Principais tópicos abordados:
* Acidente rodoviário grave (colisão frontal entre caminhão e ônibus)
* Interdição e liberação de trecho rodoviário (BR-373, PR)
* Investigação de causas e dinâmica pelo PRF
Ratinho Jr. decreta luto após acidente com 23 mortos: ‘Um dia muito triste para o Paraná’
Veículo transportava pacientes de Imbituva para atendimento médico quando foi atingido por caminhão; tragédia é a maior no estado desde 2021
O governador do Paraná, Ratinho Junior (PSD), decretou três dias de luto no estado após o acidente na BR-373 que deixou 23 mortos na madrugada desta quarta-feira, 19. A colisão frontal envolveu um ônibus da Secretaria de Saúde de Imbituva e um caminhão que seguia de Ponta Grossa para Prudentópolis. A maior parte das vítimas estava no veículo que transportava pacientes para atendimento médico na Região Metropolitana de Curitiba. O motorista do caminhão também morreu.

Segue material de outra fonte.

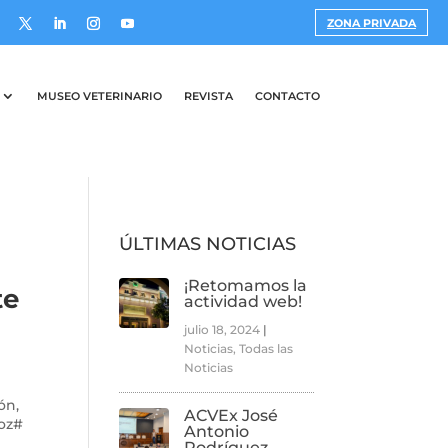
ZONA PRIVADA
MUSEO VETERINARIO
REVISTA
CONTACTO
ÚLTIMAS NOTICIAS
¡Retomamos la
te
actividad web!
julio 18, 2024
|
Noticias
,
Todas las
Noticias
ón,
ACVEx José
joz#
Antonio
Rodríguez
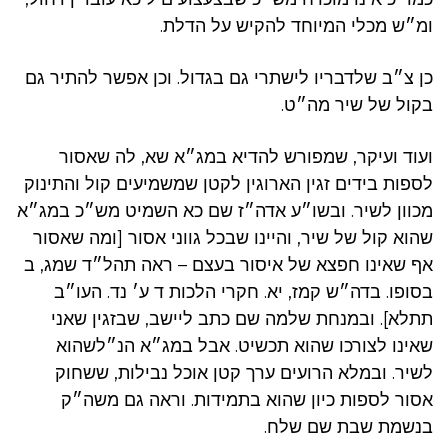
ומ״ש מכלי המיוחד להקיש על הדלת.
כן צ״ב שלדבריו לישתרי גם בגדול. וכן אפשר להתיר גם
בקול של שיר מה״ט.
ועוד ועיקר, שמפורש להדיא במג״א שא, לה שאסור
לספות בידים זגין הארוגין לקטן שמשמיעים קול והתינוק
מכוון לשיר. ובשו״ע אדה״ז שם כא השמיט מש״כ במג״א
שהוא קול של שיר, והיינו שבכל גווני אסור [ומה שאסור
אף שאינו חפצא של איסור בעצם – ראה תהל״ד שמג, ב
בסופו. בדה״ש קמז, יא. חקרי הלכות ד ע׳ נד. העו״ב
תתלא]. ובמנחת שלמה שם כתב ליישב, שבזגין שאני
שאינו לצורכו שהוא תכשיט. אבל במג״א הנ״לשהוא
לשיר. ובמלא הרועים ערך קטן אוכל נבילות, ששחוק
אסור לספות כיון שהוא בתמידות. וראה גם משה״ק
בנשמת שבת שם שלח.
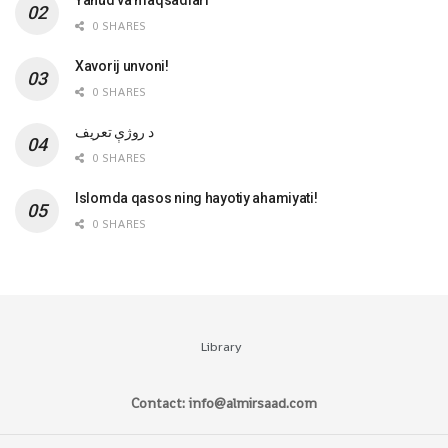
0 SHARES
Xavorij unvoni!
0 SHARES
‌د روژې تعریف
0 SHARES
Islomda qasos ning hayotiy ahamiyati!
0 SHARES
Library
Contact: info@almirsaad.com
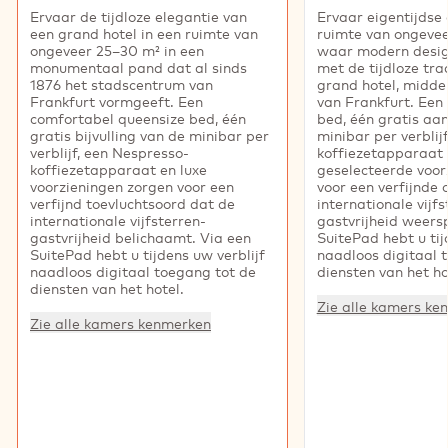
Ervaar de tijdloze elegantie van
Ervaar eigentijdse 
een grand hotel in een ruimte van
ruimte van ongevee
ongeveer 25–30 m² in een
waar modern desi
monumentaal pand dat al sinds
met de tijdloze tra
1876 het stadscentrum van
grand hotel, midde
Frankfurt vormgeeft. Een
van Frankfurt. Een 
comfortabel queensize bed, één
bed, één gratis aan
gratis bijvulling van de minibar per
minibar per verblij
verblijf, een Nespresso-
koffiezetapparaat 
koffiezetapparaat en luxe
geselecteerde voor
voorzieningen zorgen voor een
voor een verfijnde
verfijnd toevluchtsoord dat de
internationale vijfs
internationale vijfsterren-
gastvrijheid weersp
gastvrijheid belichaamt. Via een
SuitePad hebt u tij
SuitePad hebt u tijdens uw verblijf
naadloos digitaal 
naadloos digitaal toegang tot de
diensten van het ho
diensten van het hotel.
Zie alle kamers ke
Zie alle kamers kenmerken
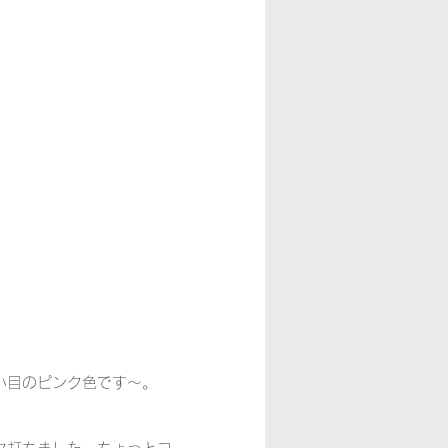
い目のピンク色です～。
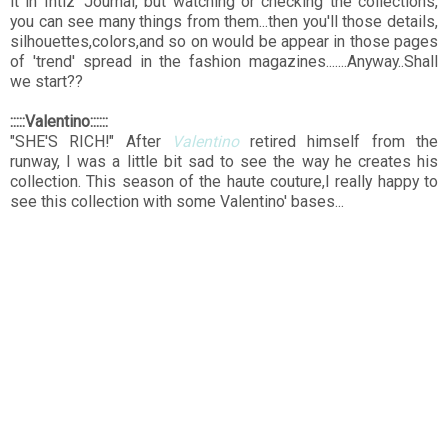
it in Intiz' Journal, but watching or checking the collections,
you can see many things from them...then you'll those details,
silhouettes,colors,and so on would be appear in those pages
of 'trend' spread in the fashion magazines.......Anyway..Shall
we start??
:::::Valentino::::::
"SHE'S RICH!" After
Valentino
retired himself from the
runway, I was a little bit sad to see the way he creates his
collection. This season of the haute couture,I really happy to
see this collection with some Valentino' bases...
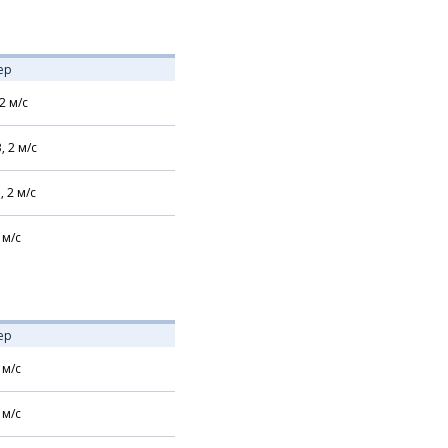
ер
2
м/с
В,
2
м/с
,
2
м/с
м/с
ер
м/с
м/с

“Lamentavelmente, um dia muito triste para o Paraná e para os paranaenses”, afirmou Ratinho Junior em um pronunciamento em seu Instagram. O governador prestou solidariedade aos familiares das vítimas e disse que as causas da colisão ainda precisam ser esclarecidas pelas autoridades responsáveis pela investigação.
“Cabe agora à Polícia Rodoviária Federal e aos órgãos de fiscalização e de investigação poder apurar”, afirmou. Segundo Ratinho Junior, entre os passageiros estavam pessoas que se deslocavam para realizar exames, tratamentos e cirurgias. “Infelizmente teve a vida ceifada devido a esse acidente”, disse.
A colisão ocorreu por volta das 3h30, no km 209 da BR-373, em Ipiranga, nos Campos Gerais do Paraná. Segundo a Polícia Rodoviária Federal (PRF), evidências preliminares apontam que o caminhão teria invadido a faixa contrária e atingido frontalmente o ônibus. As circunstâncias, entretanto, ainda são analisadas pelas equipes responsáveis pelo levantamento no local.
Ao todo, 23 pessoas morreram e outras cinco ficaram feridas. Os sobreviventes foram socorridos e encaminhados para atendimento hospitalar. Os corpos das vítimas foram levados para a nova sede da Polícia Científica em Ponta Grossa, onde são realizados os procedimentos necessários para identificação e liberação aos familiares.
O acidente mobilizou equipes da PRF, Polícia Civil, Polícia Científica, Corpo de Bombeiros e da concessionária responsável pela rodovia. A pista ficou totalmente interditada durante o atendimento da ocorrência, a realização da perícia e a retirada dos veículos. O trecho foi liberado por volta das 10h30 desta quarta-feira.
A PRF havia registrado congestionamento de cinco quilômetros no sentido Ponta Grossa e de 12 quilômetros no sentido Prudentópolis durante a interdição. Com a liberação da pista, o tráfego voltou a ser permitido no trecho.
Maior acidente no estado desde 2021
A ocorrência desta quarta-feira é, em número de mortes, a mais grave registrada pela PRF no Paraná desde janeiro de 2021, quando dezenove pessoas morreram no tombamento de um ônibus na BR-376, em Guaratuba.
Ao comentar a tragédia, Ratinho Junior afirmou que o momento é de solidariedade às famílias. “Eu decretei luto de três dias no estado para, obviamente, demonstrar solidariedade às famílias enlutadas e, obviamente, torcer para que Deus possa confortar o coração dessas famílias”, declarou.
O governador também reforçou que a investigação deverá determinar o que provocou a colisão. A PRF informou que o levantamento realizado no local será utilizado para identificar a dinâmica do acidente e suas circunstâncias. Até o momento, a invasão da faixa contrária pelo caminhão é tratada como uma evidência preliminar, e não como conclusão definitiva sobre a causa da tragédia.